St Francis Receiving the Stigmata — Giotto, Louvre

Giotto di Bondone, Public domain, via Wikimedia Commons

Medium
Tempera on panel
Date
c.1295-1300
City
Paris
Collection
Musée du Louvre
01Significance

The Louvre's St Francis Receiving the Stigmata is one of Giotto's earliest surviving panel paintings and the first representation of the stigmatization on a predella panel with a separately functioning narrative.
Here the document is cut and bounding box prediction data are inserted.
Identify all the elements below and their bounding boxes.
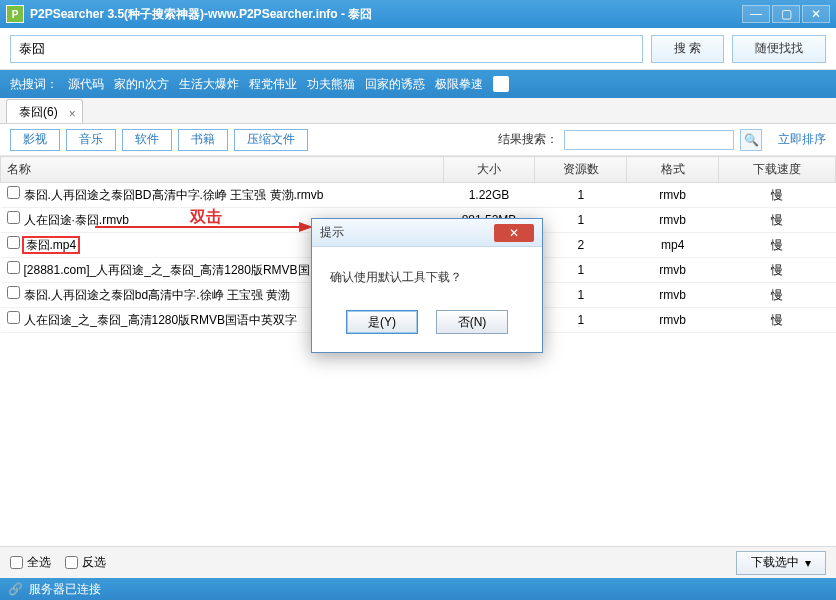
row-res: 1 [535,308,627,333]
tab-strip: 泰囧(6) × [0,98,836,124]
col-resources[interactable]: 资源数 [535,157,627,183]
row-fmt: rmvb [627,208,719,233]
close-button[interactable]: ✕ [802,5,830,23]
row-name: [28881.com]_人再囧途_之_泰囧_高清1280版RMVB国 [24,263,310,277]
hotword-link[interactable]: 生活大爆炸 [179,76,239,93]
row-checkbox[interactable] [7,186,20,199]
row-res: 1 [535,258,627,283]
window-title: P2PSearcher 3.5(种子搜索神器)-www.P2PSearcher.… [30,6,742,23]
row-speed: 慢 [719,183,836,208]
hotword-link[interactable]: 程党伟业 [249,76,297,93]
row-fmt: rmvb [627,283,719,308]
filter-software[interactable]: 软件 [122,129,172,151]
invert-checkbox[interactable]: 反选 [65,554,106,571]
download-selected-button[interactable]: 下载选中 ▾ [736,551,826,575]
row-checkbox[interactable] [7,236,20,249]
row-checkbox[interactable] [7,286,20,299]
result-search-input[interactable] [564,130,734,150]
hotwords-strip: 热搜词： 源代码 家的n次方 生活大爆炸 程党伟业 功夫熊猫 回家的诱惑 极限拳… [0,70,836,98]
filter-video[interactable]: 影视 [10,129,60,151]
row-fmt: rmvb [627,258,719,283]
dialog-message: 确认使用默认工具下载？ [312,247,542,300]
select-all-checkbox[interactable]: 全选 [10,554,51,571]
row-speed: 慢 [719,258,836,283]
dialog-no-button[interactable]: 否(N) [436,310,508,334]
dialog-title: 提示 [320,224,494,241]
hotword-link[interactable]: 极限拳速 [435,76,483,93]
row-fmt: mp4 [627,233,719,258]
row-checkbox[interactable] [7,211,20,224]
row-name: 人在囧途_之_泰囧_高清1280版RMVB国语中英双字 [24,313,297,327]
col-size[interactable]: 大小 [443,157,535,183]
col-format[interactable]: 格式 [627,157,719,183]
row-speed: 慢 [719,233,836,258]
hotword-link[interactable]: 家的n次方 [114,76,169,93]
maximize-button[interactable]: ▢ [772,5,800,23]
tab-close-icon[interactable]: × [69,102,76,126]
row-res: 2 [535,233,627,258]
row-speed: 慢 [719,283,836,308]
row-checkbox[interactable] [7,261,20,274]
refresh-icon[interactable] [493,76,509,92]
titlebar: P P2PSearcher 3.5(种子搜索神器)-www.P2PSearche… [0,0,836,28]
row-speed: 慢 [719,308,836,333]
hotwords-label: 热搜词： [10,76,58,93]
bottom-bar: 全选 反选 下载选中 ▾ [0,546,836,578]
sort-link[interactable]: 立即排序 [778,131,826,148]
link-icon: 🔗 [8,582,23,596]
hotword-link[interactable]: 功夫熊猫 [307,76,355,93]
row-size: 1.22GB [443,183,535,208]
tab-label: 泰囧(6) [19,105,58,119]
dialog-titlebar[interactable]: 提示 ✕ [312,219,542,247]
row-name: 泰囧.mp4 [24,238,79,252]
table-row[interactable]: 泰囧.人再囧途之泰囧BD高清中字.徐峥 王宝强 黄渤.rmvb1.22GB1rm… [1,183,836,208]
col-speed[interactable]: 下载速度 [719,157,836,183]
row-checkbox[interactable] [7,311,20,324]
confirm-dialog: 提示 ✕ 确认使用默认工具下载？ 是(Y) 否(N) [311,218,543,353]
hotword-link[interactable]: 源代码 [68,76,104,93]
filter-bar: 影视 音乐 软件 书籍 压缩文件 结果搜索： 🔍 立即排序 [0,124,836,156]
hotword-link[interactable]: 回家的诱惑 [365,76,425,93]
row-fmt: rmvb [627,308,719,333]
status-bar: 🔗 服务器已连接 [0,578,836,600]
search-button[interactable]: 搜 索 [651,35,724,63]
row-res: 1 [535,283,627,308]
filter-archive[interactable]: 压缩文件 [234,129,308,151]
col-name[interactable]: 名称 [1,157,444,183]
search-bar: 搜 索 随便找找 [0,28,836,70]
row-name: 泰囧.人再囧途之泰囧BD高清中字.徐峥 王宝强 黄渤.rmvb [24,188,324,202]
dialog-close-button[interactable]: ✕ [494,224,534,242]
result-search-button[interactable]: 🔍 [740,129,762,151]
minimize-button[interactable]: — [742,5,770,23]
search-input[interactable] [10,35,643,63]
row-res: 1 [535,183,627,208]
result-search-label: 结果搜索： [498,131,558,148]
row-speed: 慢 [719,208,836,233]
result-tab[interactable]: 泰囧(6) × [6,99,83,123]
filter-book[interactable]: 书籍 [178,129,228,151]
dialog-yes-button[interactable]: 是(Y) [346,310,418,334]
row-fmt: rmvb [627,183,719,208]
random-button[interactable]: 随便找找 [732,35,826,63]
row-name: 泰囧.人再囧途之泰囧bd高清中字.徐峥 王宝强 黄渤 [24,288,291,302]
row-name: 人在囧途·泰囧.rmvb [24,213,129,227]
chevron-down-icon: ▾ [805,556,811,570]
filter-music[interactable]: 音乐 [66,129,116,151]
app-logo: P [6,5,24,23]
status-text: 服务器已连接 [29,581,101,598]
row-res: 1 [535,208,627,233]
The central panel shows Francis at La Verna, kneeling with arms slightly raised as the seraph-Christ above him sends rays of light to the five wounds (the stigmata — hands, feet, and side).

The three predella panels below show three miracles of St Francis. The painting was probably made for a Franciscan church and represents Giotto's transition from the Byzantine conventions of his training to the more naturalistic approach he would develop fully in the Arena Chapel frescoes (entry 69). The rocky landscape of La Verna, the quality of the seraph figure, and the expressive posture of Francis already show the spatial and psychological innovation that would define the Renaissance.

02About the Artist
Giotto di Bondone
Lived
c.1267 – 1337
Trained as
Painter and architect
Also made
Scrovegni Chapel frescoes · Ognissanti Madonna

Giotto made several panel paintings in addition to the large fresco cycles — the Ognissanti Madonna (entry 41), the Badia Polyptych (Uffizi), and this Louvre Francis panel are the principal survivors. The Francis stigmatization was a supremely popular subject in the generation after Francis's death (1226) and official canonisation (1228); dozens of representations were made in the 13th and 14th centuries.

Giotto's innovation was to place Francis in a specific, believable landscape rather than against a gold background, and to show the intensity of the physical experience (the wounds entering his body from the rays of light) through posture rather than facial expression. The chapel of the Porziuncula (at the lower left of the central panel) and the mountain setting of La Verna are both geographically specific references.

03What to Notice

The central panel is the main viewing focus: Francis kneels on a rocky outcrop, the seraph (Christ in wings, a conventional iconographic element) above and to the right sending golden rays to the five wound points. The companion friar at the lower left turns away — the convention of the witness who cannot bear the sight. The three predella panels (the Dream of Innocent III, the Stigmatization of Francis, and the Death of Francis — or alternatively, the Apparition of Francis to Gregory IX, the Healing of a Wounded Man, and the Resurrection of a Girl) are each small but demonstrate Giotto's narrative compression.

Visual details
Look for
St Francis Receiving the Stigmata — Giotto, Louvre

When standing before this work, look carefully: St Francis Receiving the Stigmata — Giotto, Louvre. Give it time — what seems decorative often carries the central meaning.

Look for
The seraph-Christ sending rays to the wounds

When standing before this work, look carefully: The seraph-Christ sending rays to the wounds. Give it time — what seems decorative often carries the central meaning.

Look for
The predella panels — three Franciscan miracles

When standing before this work, look carefully: The predella panels — three Franciscan miracles. Give it time — what seems decorative often carries the central meaning.

Look for
The rocky landscape of La Verna

When standing before this work, look carefully: The rocky landscape of La Verna. Give it time — what seems decorative often carries the central meaning.

04Visiting

Musée du Louvre, Room 3 (Italian Primitives), Denon Wing, Paris.